Embryofoetal toxicity: In embryofoetal development studies in mice, selumetinib caused a reduction in the number of live foetuses due to an increase in post-implantation loss, a reduction in mean foetal and litter weights, increased occurrence of open eye and cleft palate at dose levels that did not induce significant maternal toxicity. These effects were seen at an exposure >3.5-fold the clinical exposure at MRHD based on free AUC and indicate that selumetinib may have potential to cause defects in the foetus.

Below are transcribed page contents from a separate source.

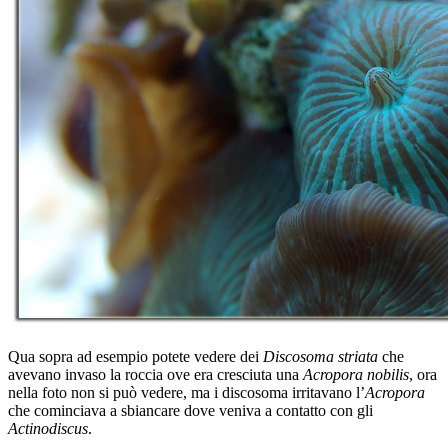
Qua sopra ad esempio potete vedere dei
Discosoma striata
che
avevano invaso la roccia ove era cresciuta una
Acropora nobilis
, ora
nella foto non si può vedere, ma i discosoma irritavano l’
Acropora
che cominciava a sbiancare dove veniva a contatto con gli
Actinodiscus
.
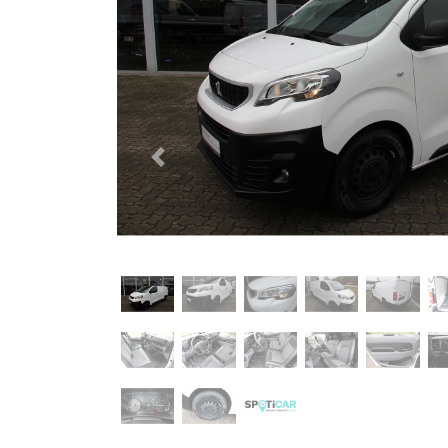
Previous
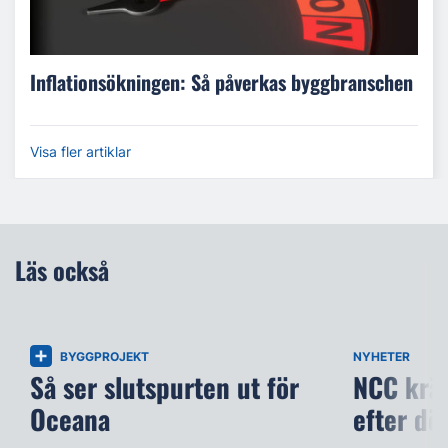
Inflationsökningen: Så påverkas byggbranschen
Visa fler artiklar
Läs också
BYGGPROJEKT
NYHETER
Så ser slutspurten ut för
NCC kräv
Oceana
efter dö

Pre- and postnatal development: Administration of selumetinib to pregnant mice from gestation Day 6 through to lactation Day 20 resulted in reduced pup body weights, and fewer pups met the pupil constriction criterion on Day 21 post-partum. The incidence of malformations (prematurely open eye(s) and cleft palate) was increased at all dose levels. Malformations occurred at maternal concentration (Cmax) 0.4-fold below the mean free clinical concentration at MRHD.
Selumetinib and its active metabolite were excreted in the milk of lactating mice at concentrations approximately the same as those in plasma.